Yang Li, Amann Joseph M, Kikuchi Takefumi, Porta Rut, Guix Marta, Gonzalez Adriana, Park Kyung-Ho, Billheimer Dean, Arteaga Carlos L, Tai Hsin-Hsiung, DuBois Raymond, Carbone David P, Johnson David H
Department of Medicine, Vanderbilt University School of Medicine, Nashville, Tennessee 37232, USA.
Cancer Res. 2007 Jun 15;67(12):5587-93. doi: 10.1158/0008-5472.CAN-06-2287.
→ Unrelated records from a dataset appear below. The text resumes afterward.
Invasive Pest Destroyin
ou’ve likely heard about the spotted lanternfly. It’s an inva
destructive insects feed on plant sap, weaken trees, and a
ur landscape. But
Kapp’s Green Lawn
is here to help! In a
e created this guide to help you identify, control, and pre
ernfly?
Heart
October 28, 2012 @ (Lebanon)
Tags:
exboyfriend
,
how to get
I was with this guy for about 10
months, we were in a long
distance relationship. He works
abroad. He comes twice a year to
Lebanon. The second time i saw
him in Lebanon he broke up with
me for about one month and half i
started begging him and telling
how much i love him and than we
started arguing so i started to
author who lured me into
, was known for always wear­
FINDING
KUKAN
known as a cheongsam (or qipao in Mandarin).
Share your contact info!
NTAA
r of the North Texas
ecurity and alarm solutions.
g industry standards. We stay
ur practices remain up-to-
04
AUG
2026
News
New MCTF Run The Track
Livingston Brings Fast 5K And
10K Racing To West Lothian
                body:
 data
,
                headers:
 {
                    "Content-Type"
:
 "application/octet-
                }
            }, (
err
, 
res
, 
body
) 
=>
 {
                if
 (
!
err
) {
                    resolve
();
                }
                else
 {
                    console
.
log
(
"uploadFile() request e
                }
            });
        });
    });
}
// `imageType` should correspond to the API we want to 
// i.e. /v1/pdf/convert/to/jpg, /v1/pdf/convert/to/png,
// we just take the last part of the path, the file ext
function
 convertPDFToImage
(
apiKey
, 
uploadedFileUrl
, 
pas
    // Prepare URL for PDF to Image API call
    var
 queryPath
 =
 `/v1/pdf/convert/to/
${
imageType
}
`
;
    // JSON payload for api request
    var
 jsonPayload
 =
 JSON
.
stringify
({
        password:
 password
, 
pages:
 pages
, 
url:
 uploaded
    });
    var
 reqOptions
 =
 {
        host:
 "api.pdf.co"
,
Evidence indicates that the induction of cyclooxygenase-2 (COX-2) and high prostaglandin E2 (PGE2) levels contribute to the pathogenesis of non-small-cell lung cancer (NSCLC). In addition to overproduction by COX-2, PGE2 concentrations also depend upon the levels of the PGE2 catabolic enzyme 15-hydroxyprostaglandin dehydrogenase (15-PGDH). We find a dramatic down-regulation of PGDH protein in NSCLC cell lines and in resected human tumors when compared with matched normal lung. Affymetrix array analysis of 10 normal lung tissue samples and 49 resected lung tumors revealed a much lower expression of PGDH transcripts in all NSCLC histologic groups. In addition, treatment with the epidermal growth factor receptor tyrosine kinase inhibitor (EGFR TKI) erlotinib increased the expression of 15-PGDH in a subset of NSCLC cell lines. This effect may be due in part to an inhibition of the extracellular signal-regulated kinase (ERK) pathway as treatment with mitogen-activated protein kinase kinase (MEK) inhibitor U0126 mimics the erlotinib results. We show by quantitative reverse transcription-PCR that the transcript levels of ZEB1 and Slug transcriptional repressors are dramatically reduced in a responsive cell line upon EGFR and MEK/ERK inhibition. In addition, the Slug protein, but not ZEB1, binds to the PGDH promoter and represses transcription. As these repressors function by recruiting histone deacetylases to promoters, it is likely that PGDH is repressed by an epigenetic mechanism involving histone deacetylation, resulting in increased PGE2 activity in tumors. This effect is reversible in a subset of NSCLC upon treatment with an EGFR TKI.
有证据表明,环氧化酶-2(COX-2)的诱导和高前列腺素E2(PGE2)水平促成了非小细胞肺癌(NSCLC)的发病机制。除了COX-2的过量产生外,PGE2浓度还取决于PGE2分解代谢酶15-羟基前列腺素脱氢酶(15-PGDH)的水平。我们发现,与匹配的正常肺组织相比,NSCLC细胞系和切除的人类肿瘤中PGDH蛋白显著下调。对10个正常肺组织样本和49个切除的肺肿瘤进行的Affymetrix阵列分析显示,在所有NSCLC组织学组中,PGDH转录本的表达都低得多。此外,用表皮生长因子受体酪氨酸激酶抑制剂(EGFR TKI)厄洛替尼治疗可增加一部分NSCLC细胞系中15-PGDH的表达。这种效应可能部分归因于细胞外信号调节激酶(ERK)途径的抑制,因为用丝裂原活化蛋白激酶激酶(MEK)抑制剂U0126治疗可模拟厄洛替尼的结果。我们通过定量逆转录PCR表明,在一个反应性细胞系中,EGFR和MEK/ERK抑制后,ZEB1和Slug转录抑制因子的转录水平显著降低。此外,Slug蛋白而非ZEB1与PGDH启动子结合并抑制转录。由于这些抑制因子通过招募组蛋白脱乙酰酶到启动子发挥作用,PGDH很可能通过涉及组蛋白去乙酰化的表观遗传机制被抑制,导致肿瘤中PGE2活性增加。在用EGFR TKI治疗后,这种效应在一部分NSCLC中是可逆的。